**Goal of the exercise:**
In the entries below, find the line with "20% Rabatt auf 6 gebrauchte" and the line with "Spartipps für Preisvergleich". Reproduce those two lines and every line between them exactly, and nothing more.

**Provided records:**

*** Begin section ***

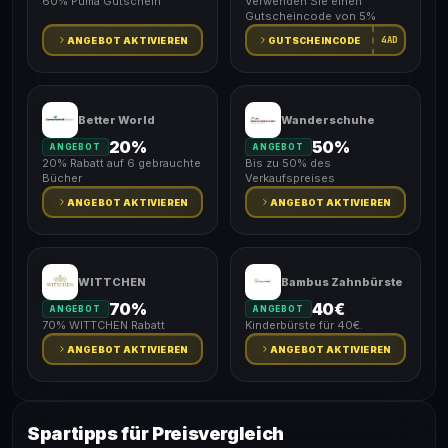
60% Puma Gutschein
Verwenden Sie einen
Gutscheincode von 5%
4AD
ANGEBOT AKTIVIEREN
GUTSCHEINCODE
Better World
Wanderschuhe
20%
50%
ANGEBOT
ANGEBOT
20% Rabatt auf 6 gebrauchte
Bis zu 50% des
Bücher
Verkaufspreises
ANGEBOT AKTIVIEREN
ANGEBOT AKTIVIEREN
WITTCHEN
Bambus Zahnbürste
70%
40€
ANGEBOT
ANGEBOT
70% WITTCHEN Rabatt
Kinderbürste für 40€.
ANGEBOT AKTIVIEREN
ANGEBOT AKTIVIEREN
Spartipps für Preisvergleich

*** End section ***
*** Begin section ***

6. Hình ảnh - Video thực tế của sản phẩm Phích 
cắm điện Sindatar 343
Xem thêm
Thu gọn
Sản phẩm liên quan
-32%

*** End section ***
*** Begin section ***

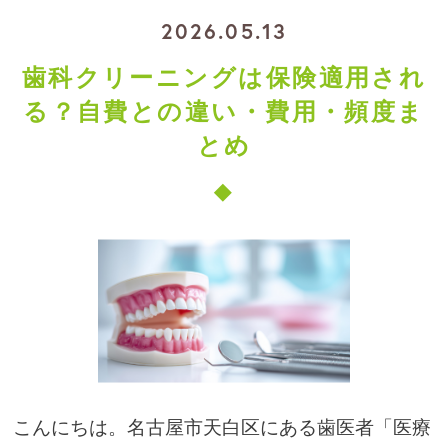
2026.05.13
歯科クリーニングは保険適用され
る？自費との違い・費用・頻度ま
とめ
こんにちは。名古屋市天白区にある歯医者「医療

*** End section ***

**Written solution:**
20% Rabatt auf 6 gebrauchte
Bis zu 50% des
Bücher
Verkaufspreises
ANGEBOT AKTIVIEREN
ANGEBOT AKTIVIEREN
WITTCHEN
Bambus Zahnbürste
70%
40€
ANGEBOT
ANGEBOT
70% WITTCHEN Rabatt
Kinderbürste für 40€.
ANGEBOT AKTIVIEREN
ANGEBOT AKTIVIEREN
Spartipps für Preisvergleich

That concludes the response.